_Problem description:_ Each entry below must be repeated exactly, with pictures left out.
━━ Material provided
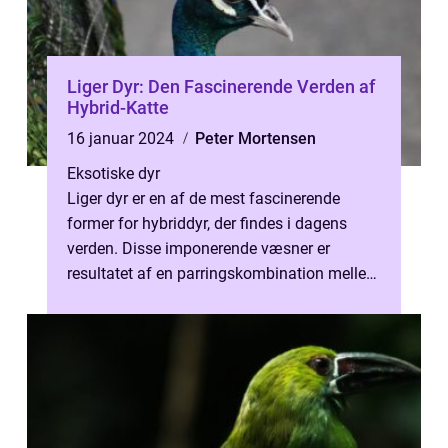
Liger Dyr: Den Fascinerende Verden af
Hybrid-Katte
16 januar 2024
Peter Mortensen
Eksotiske dyr
Liger dyr er en af de mest fascinerende
former for hybriddyr, der findes i dagens
verden. Disse imponerende væsner er
resultatet af en parringskombination mellem
en løve og en tiger. Som navnet antyde...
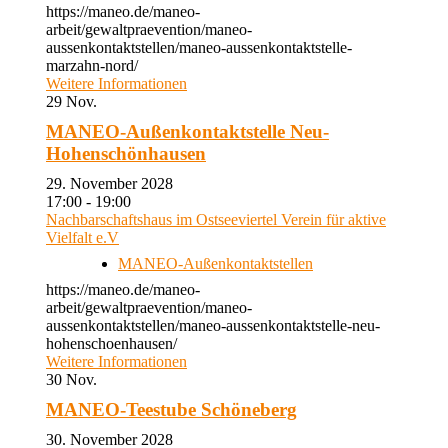
https://maneo.de/maneo-
arbeit/gewaltpraevention/maneo-
aussenkontaktstellen/maneo-aussenkontaktstelle-
marzahn-nord/
Weitere Informationen
29
Nov.
MANEO-Außenkontaktstelle Neu-
Hohenschönhausen
29. November 2028
17:00 - 19:00
Nachbarschaftshaus im Ostseeviertel Verein für aktive
Vielfalt e.V
MANEO-Außenkontaktstellen
https://maneo.de/maneo-
arbeit/gewaltpraevention/maneo-
aussenkontaktstellen/maneo-aussenkontaktstelle-neu-
hohenschoenhausen/
Weitere Informationen
30
Nov.
MANEO-Teestube Schöneberg
30. November 2028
━━━━
_Answer below:_
Liger Dyr: Den Fascinerende Verden af
Hybrid-Katte
16 januar 2024
Peter Mortensen
Eksotiske dyr
Liger dyr er en af de mest fascinerende
former for hybriddyr, der findes i dagens
verden. Disse imponerende væsner er
resultatet af en parringskombination mellem
en løve og en tiger. Som navnet antyde...
https://maneo.de/maneo-
arbeit/gewaltpraevention/maneo-
aussenkontaktstellen/maneo-aussenkontaktstelle-
marzahn-nord/
Weitere Informationen
29
Nov.
MANEO-Außenkontaktstelle Neu-
Hohenschönhausen
29. November 2028
17:00 - 19:00
Nachbarschaftshaus im Ostseeviertel Verein für aktive
Vielfalt e.V
MANEO-Außenkontaktstellen
https://maneo.de/maneo-
arbeit/gewaltpraevention/maneo-
aussenkontaktstellen/maneo-aussenkontaktstelle-neu-
hohenschoenhausen/
Weitere Informationen
30
Nov.
MANEO-Teestube Schöneberg
30. November 2028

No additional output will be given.